Option A: Direct access

The device is accessed directly from the mobile app using device IP address. You will be presented with a dialog window to enter the IP address of the device. Once the IP address is submitted, the app will launch the UI with the list of cameras connected to the device.

Option B: Cloud based access

The device is accessed remotely from the mobile app through cloud. You will be presented with a web-based login based on AWS Cognito. Follow the prompts and create an account. Once you receive an email confirming an account creation, you will be redirected back to the mobile application, and a UI with a list of devices will be shown.

Supported Stream Count

Number of streams (cameras) supported by an Jetson Platform Services based application depends on a variety of factors including:

Hardware platform used (Orin AGX, Orin NX16, Orin NX8, Orin Nano)
Model used: PeopleNet 2.6 is an unpruned model offering superior accuracy at the expense of higher resource utilization. Model architecture, use of pruning and quantization techniques impact utilization and hence supported stream count
DeepStream configuration: configuration attributes impacting resource utilization include inference interval, type of tracker used, streammux/inference/tracker intervals
Stream resolution and encoding: these determine decoder limits as H.265 supports larger decode limit than H.265 (26 versus 14 for 1080p resolution)
Number of webRTC concurrent stream: webRTC streaming consumes memory, and for the devices with smaller available RAM the memory consumed at higher stream counts can be a bottleneck

Ultimately, processing more streams than the system supports results in saturation of potentially any of system resources including GPU, DLA, RAM, memory bandwidth, decode/encoder utilization. Inputting more streams than system can support will result in drop in FPS of underlying DeepStream pipeline to under real-time performance (typically 30 fps), thereby the system dropping frames. Utilization of these resources can be identified by use of the tegrastats utility.

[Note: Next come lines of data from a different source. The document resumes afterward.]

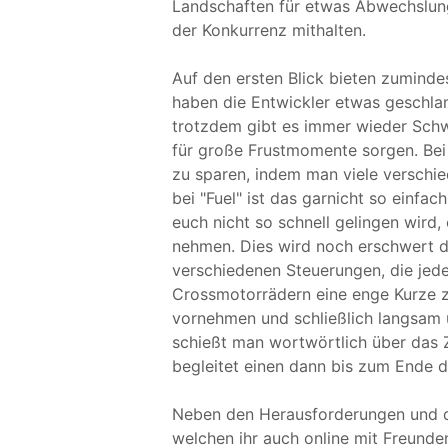
Landschaften für etwas Abwechslung 
der Konkurrenz mithalten.
Auf den ersten Blick bieten zuminde
haben die Entwickler etwas geschla
trotzdem gibt es immer wieder Schw
für große Frustmomente sorgen. Bei
zu sparen, indem man viele versch
bei "Fuel" ist das garnicht so einfac
euch nicht so schnell gelingen wird,
nehmen. Dies wird noch erschwert du
verschiedenen Steuerungen, die jede
Crossmotorrädern eine enge Kurze z
vornehmen und schließlich langsam 
schießt man wortwörtlich über das 
begleitet einen dann bis zum Ende d
Neben den Herausforderungen und d
welchen ihr auch online mit Freunden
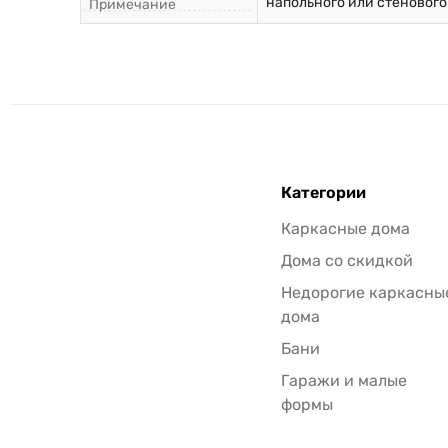
напольного или стенового
Примечание
Категории
Каркасные дома
Дома со скидкой
Недорогие каркасны
дома
Бани
Гаражи и малые
формы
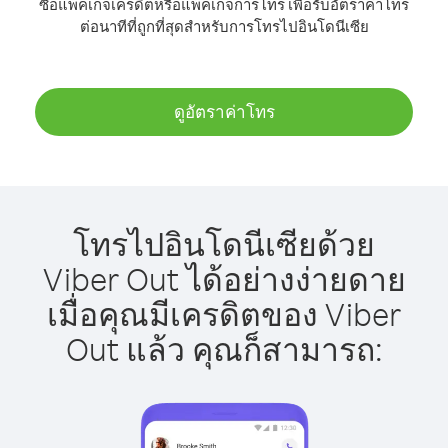
ซื้อแพ็คเกจเครดิตหรือแพ็คเกจการโทร เพื่อรับอัตราค่าโทร
ต่อนาทีที่ถูกที่สุดสำหรับการโทรไปอินโดนีเซีย
ดูอัตราค่าโทร
โทรไปอินโดนีเซียด้วย
Viber Out ได้อย่างง่ายดาย
เมื่อคุณมีเครดิตของ Viber
Out แล้ว คุณก็สามารถ:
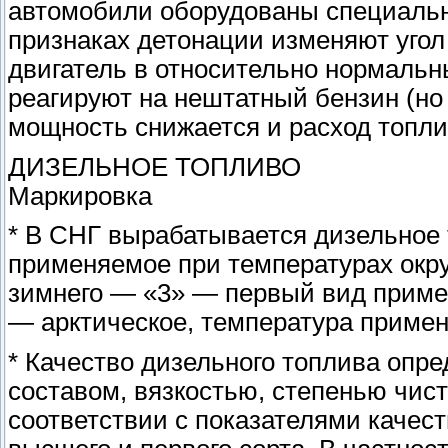
автомобили оборудованы специальн
признаках детонации изменяют угол
двигатель в относительно нормаль
реагируют на нештатный бензин (но 
мощность снижается и расход топли
ДИЗЕЛЬНОЕ ТОПЛИВО
Маркировка
* В СНГ вырабатывается дизельное 
применяемое при температурах окр
зимнего — «3» — первый вид примен
— арктическое, температура примен
* Качество дизельного топлива опр
составом, вязкостью, степенью чис
соответствии с показателями качес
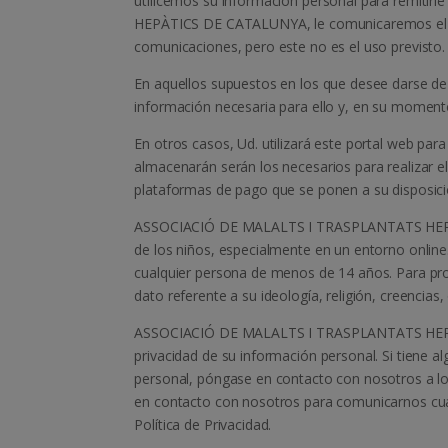
utilicemos su información personal para remit
HEPÀTICS DE CATALUNYA, le comunicaremos el tipo
comunicaciones, pero este no es el uso previsto.
En aquellos supuestos en los que desee darse de 
información necesaria para ello y, en su momento, 
En otros casos, Ud. utilizará este portal web par
almacenarán serán los necesarios para realizar e
plataformas de pago que se ponen a su disposición
ASSOCIACIÓ DE MALALTS I TRASPLANTATS HEPÀTI
de los niños, especialmente en un entorno online.
cualquier persona de menos de 14 años. Para pro
dato referente a su ideología, religión, creencias, 
ASSOCIACIÓ DE MALALTS I TRASPLANTATS HEPÀT
privacidad de su información personal. Si tiene 
personal, póngase en contacto con nosotros a lo
en contacto con nosotros para comunicarnos cual
Política de Privacidad.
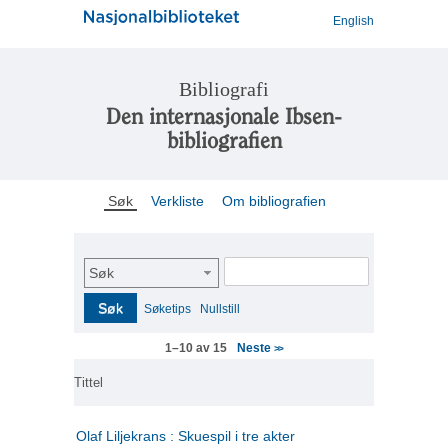
English
Bibliografi
Den internasjonale Ibsen-
bibliografien
Søk
Verkliste
Om bibliografien
Søk
Søk
Søketips
Nullstill
Neste
1–10 av 15
>>
Tittel
Olaf Liljekrans : Skuespil i tre akter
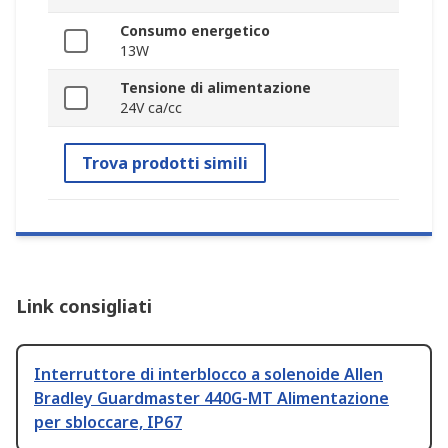
Consumo energetico
13W
Tensione di alimentazione
24V ca/cc
Trova prodotti simili
Link consigliati
Interruttore di interblocco a solenoide Allen
Bradley Guardmaster 440G-MT Alimentazione
per sbloccare, IP67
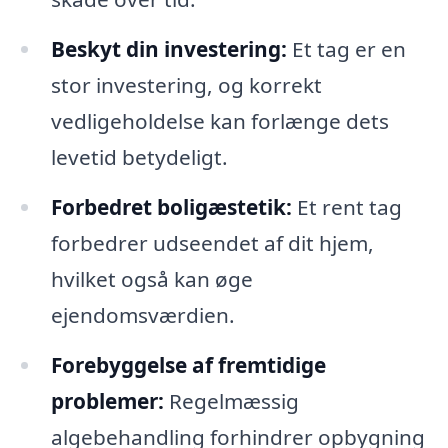
Beskyt din investering:
Et tag er en
stor investering, og korrekt
vedligeholdelse kan forlænge dets
levetid betydeligt.
Forbedret boligæstetik:
Et rent tag
forbedrer udseendet af dit hjem,
hvilket også kan øge
ejendomsværdien.
Forebyggelse af fremtidige
problemer:
Regelmæssig
algebehandling forhindrer opbygning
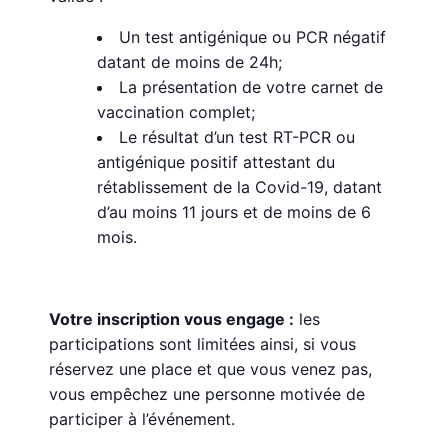
Un test antigénique ou PCR négatif
datant de moins de 24h;
La présentation de votre carnet de
vaccination complet;
Le résultat d’un test RT-PCR ou
antigénique positif attestant du
rétablissement de la Covid-19, datant
d’au moins 11 jours et de moins de 6
mois.
Votre inscription vous engage :
les
participations sont limitées ainsi, si vous
réservez une place et que vous venez pas,
vous empêchez une personne motivée de
participer à l’événement.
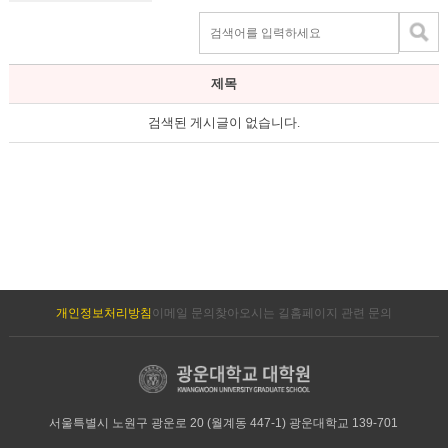
제목
검색된 게시글이 없습니다.
개인정보처리방침
이메일 문의
찾아오시는 길
홈페이지 관련 문의
서울특별시 노원구 광운로 20 (월계동 447-1) 광운대학교 139-701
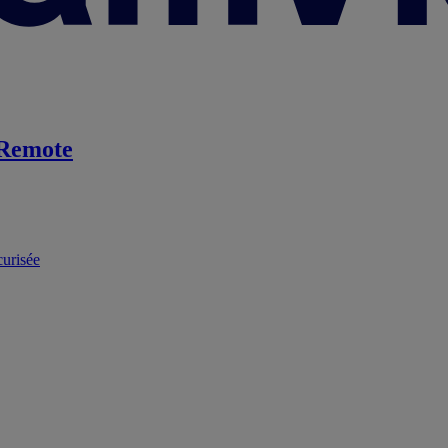
Remote
curisée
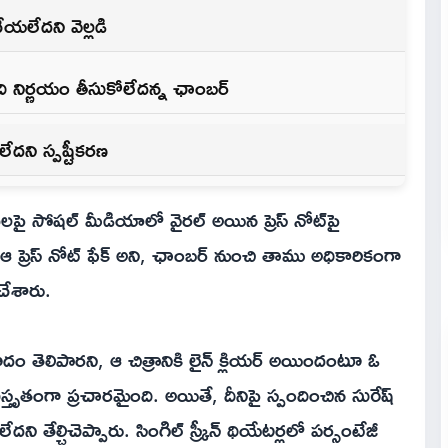
ేయలేదని వెల్లడి
తుది నిర్ణయం తీసుకోలేదన్న ఛాంబర్
లేదని స్పష్టీకరణ
డుదలపై సోషల్ మీడియాలో వైరల్ అయిన ప్రెస్ నోట్‌పై
. ఆ ప్రెస్ నోట్ ఫేక్ అని, ఛాంబర్ నుంచి తాము అధికారికంగా
చేశారు.
ఆమోదం తెలిపారని, ఆ చిత్రానికి లైన్ క్లియర్ అయిందంటూ ఓ
విస్తృతంగా ప్రచారమైంది. అయితే, దీనిపై స్పందించిన సురేష్
తేల్చిచెప్పారు. సింగిల్ స్క్రీన్ థియేటర్లలో పర్సంటేజీ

The AI-NVR reference application showcased in this quickstart guide can support stream count as below based on using PeopleNet 2.6 model using DLA based inference and NVDCF tracker with accuracy config running on PVA on Orin AGX, Orin NX16, and Orin NX8. Orin Nano configs utilize the GPU.

16 H.265 streams on Orin AGX developer kit (with 32GB RAM)
8 H.265 streams on Orin NX16
4 H.265 streams on Orin NX8
4 H.265 streams on Orin Nano

These numbers are based on inference running on DLA, and tracker on combination of PVA and GPU on Orin AGX, Orin NX16, and Orin NX8 - thereby sparing GPU for running additional AI. As Orin Nano does not have these hardware accelerators, tasks are run on GPU instead.

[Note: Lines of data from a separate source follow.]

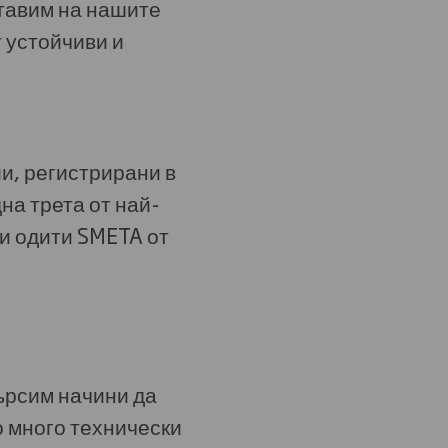
тавим на нашите
т устойчиви и
и, регистрирани в
на трета от най-
и одити SMETA от
ърсим начини да
о много технически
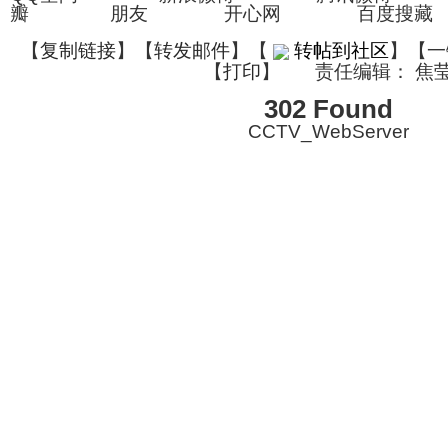
瓣 朋友 开心网 百度搜藏
【
复制链接
】【
转发邮件
】
【
转帖到社区
】【一
【
打印
】
责任编辑： 焦
302 Found
CCTV_WebServer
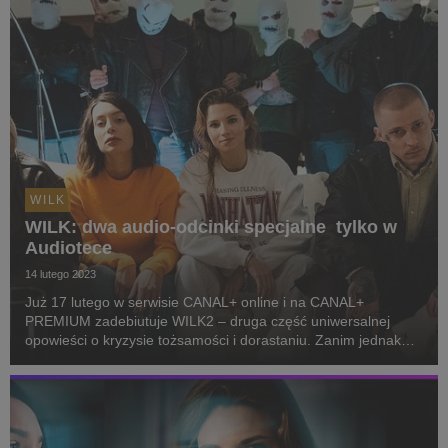
WILK
WILK: dwa audio-odcinki specjalne tylko w
Audiotece
14 lutego 2023
Już 17 lutego w serwisie CANAL+ online i na CANAL+
PREMIUM zadebiutuje WILK2 – druga część uniwersalnej
opowieści o kryzysie tożsamości i dorastaniu. Zanim jednak
widzowie poznają nowe postaci, będą mogli wrócić na chwilę
do losów bohaterów pierwszego sezonu. Wszystko dz...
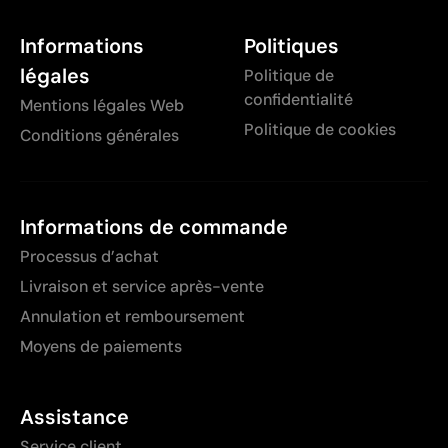
Informations
Politiques
légales
Politique de
confidentialité
Mentions légales Web
Politique de cookies
Conditions générales
Informations de commande
Processus d’achat
Livraison et service après-vente
Annulation et remboursement
Moyens de paiements
Assistance
Service client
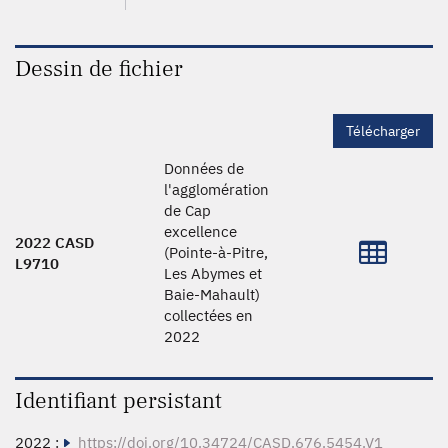
Dessin de fichier
Télécharger
Données de
l'agglomération
de Cap
excellence
2022 CASD
(Pointe-à-Pitre,
L9710
Les Abymes et
Baie-Mahault)
collectées en
2022
Identifiant persistant
2022 :
https://doi.org/10.34724/CASD.676.5454.V1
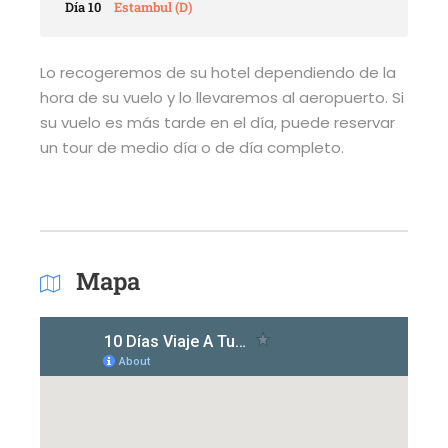
Día 10
Estambul (D)
Lo recogeremos de su hotel dependiendo de la
hora de su vuelo y lo llevaremos al aeropuerto. Si
su vuelo es más tarde en el día, puede reservar
un tour de medio día o de día completo.
Mapa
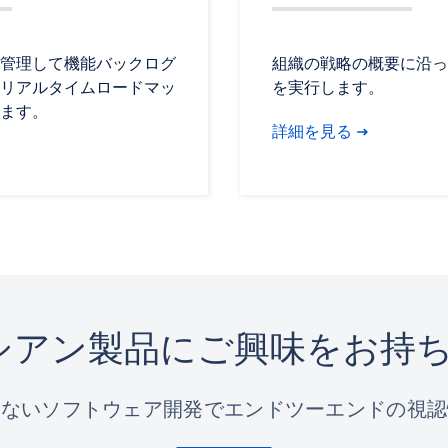
管理して機能バックログ
組織の戦略の概要に沿っ
リアルタイムロードマッ
を実行します。
ます。
詳細を見る
シアン製品にご興味をお持ち
のないソフトウェア開発でエンドツーエンドの視認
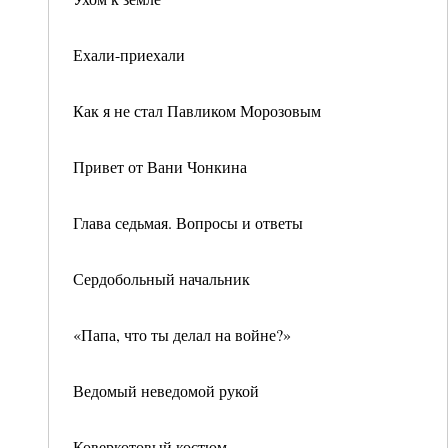
Ехали-приехали
Как я не стал Павликом Морозовым
Привет от Вани Чонкина
Глава седьмая. Вопросы и ответы
Сердобольный начальник
«Папа, что ты делал на войне?»
Ведомый неведомой рукой
Коверкотовый костюм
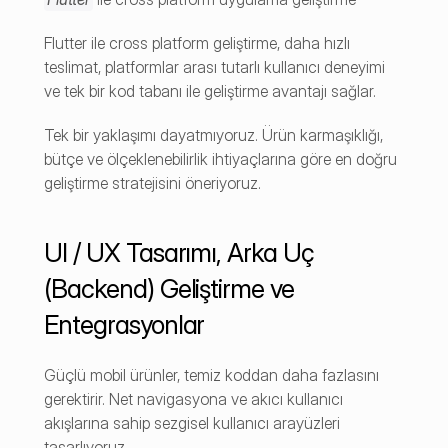
Flutter ile cross platform geliştirme, daha hızlı 
teslimat, platformlar arası tutarlı kullanıcı deneyimi 
ve tek bir kod tabanı ile geliştirme avantajı sağlar.
Tek bir yaklaşımı dayatmıyoruz. Ürün karmaşıklığı, 
bütçe ve ölçeklenebilirlik ihtiyaçlarına göre en doğru 
geliştirme stratejisini öneriyoruz.
UI / UX Tasarımı, Arka Uç 
(Backend) Geliştirme ve 
Entegrasyonlar
Güçlü mobil ürünler, temiz koddan daha fazlasını 
gerektirir. Net navigasyona ve akıcı kullanıcı 
akışlarına sahip sezgisel kullanıcı arayüzleri 
tasarlıyoruz. 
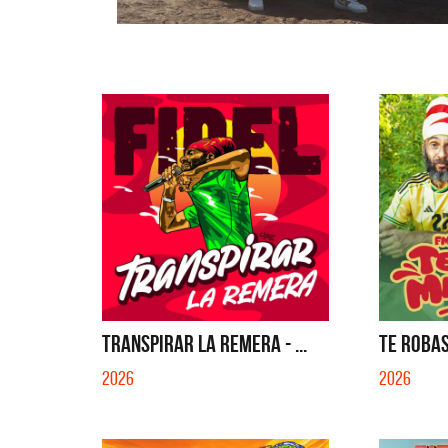
TRANSPIRAR LA REMERA - ...
TE ROBAS
2026
2026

Also note that image pre-processing operations, including scaling for inference and tracking, is configured to run on GPU instead of the VIC for the Orin AGX platform due to current issue with pipeline freeze when using VIC outlined in Troubleshooting

In addition to the above, we were able to launch webRTC streaming for 2 streams on both Orin AGX and Orin NX16 with good streaming quality.

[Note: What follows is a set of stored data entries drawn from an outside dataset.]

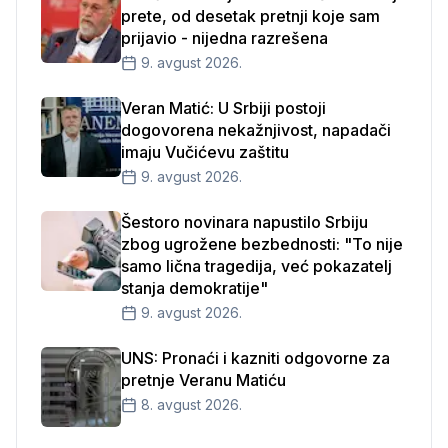
prete, od desetak pretnji koje sam
prijavio - nijedna razrešena
9. avgust 2026.
Veran Matić: U Srbiji postoji
dogovorena nekažnjivost, napadači
imaju Vučićevu zaštitu
9. avgust 2026.
Šestoro novinara napustilo Srbiju
zbog ugrožene bezbednosti: "To nije
samo lična tragedija, već pokazatelj
stanja demokratije"
9. avgust 2026.
UNS: Pronaći i kazniti odgovorne za
pretnje Veranu Matiću
8. avgust 2026.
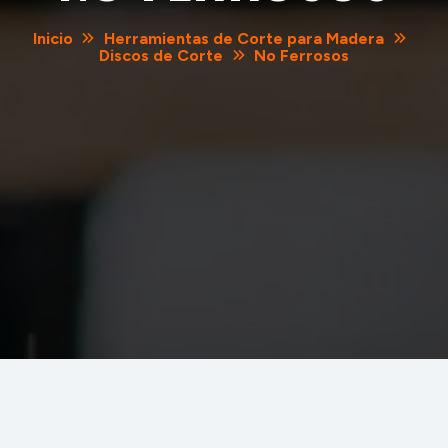
Inicio
Herramientas de Corte para Madera
Discos de Corte
No Ferrosos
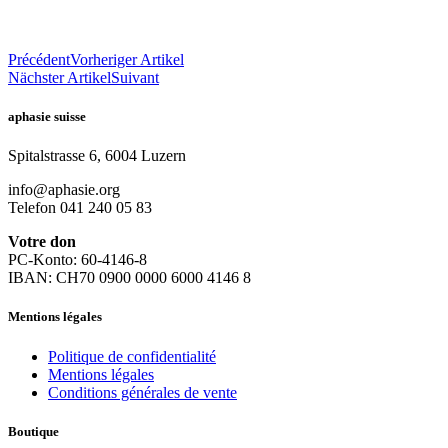
Précédent
Vorheriger Artikel
Nächster Artikel
Suivant
aphasie suisse
Spitalstrasse 6, 6004 Luzern
info@aphasie.org
Telefon 041 240 05 83
Votre don
PC-Konto: 60-4146-8
IBAN: CH70 0900 0000 6000 4146 8
Mentions légales
Politique de confidentialité
Mentions légales
Conditions générales de vente
Boutique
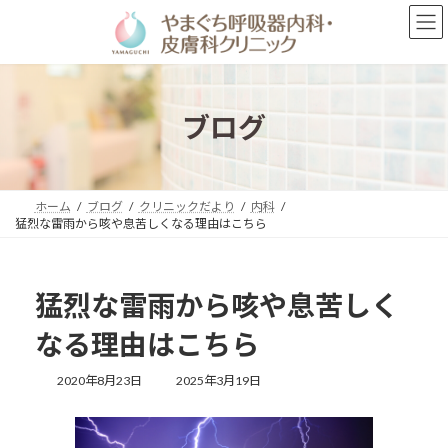
コ
ナ
ン
ビ
テ
ゲ
ン
ー
ツ
シ
へ
ョ
ブログ
ス
ン
キ
に
ッ
移
プ
動
ホーム
ブログ
クリニックだより
内科
猛烈な雷雨から咳や息苦しくなる理由はこちら
猛烈な雷雨から咳や息苦しく
なる理由はこちら
最
2020年8月23日
2025年3月19日
終
更
新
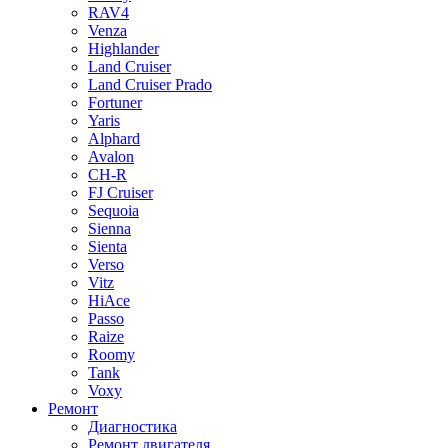
RAV4
Venza
Highlander
Land Cruiser
Land Cruiser Prado
Fortuner
Yaris
Alphard
Avalon
CH-R
FJ Cruiser
Sequoia
Sienna
Sienta
Verso
Vitz
HiAce
Passo
Raize
Roomy
Tank
Voxy
Ремонт
Диагностика
Ремонт двигателя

One aspect to note is that one instance of the hardware decoder is each used by:

DeepStream processing each video stream from VST
Every webRTC stream instance launched between the mobile app (client) and the Jetson device

So the sum of the above has to be within the supported decoder stream count. Developers could apportion the number between the two usages as needed.

The utilization metrics for various system resources on Orin is show in the table below.

Platform	Stream Count	CPU	RAM	GPU	VIC	DLA0/1 (avg)	PVA
Orin AGX 32GB	16	57%	9,877 MB	64%	NA%	74%	17%
Orin NX16	8	53%	7,972 MB	35%	52%	56%	19%
Orin NX8	4	34%	3,198 MB	7%	49%	61%	6%
Orin Nano 8GB	4	72%	3,274 MB	60%	52%	N/A%	N/A%

Note the remaining available GPU enabling simultaneous execution of other AI workloads.

Use the tegrastats utility to monitor if any of the system resources are approaching full utilization for your scenarios, which would lead to drop in FPS and streaming quality.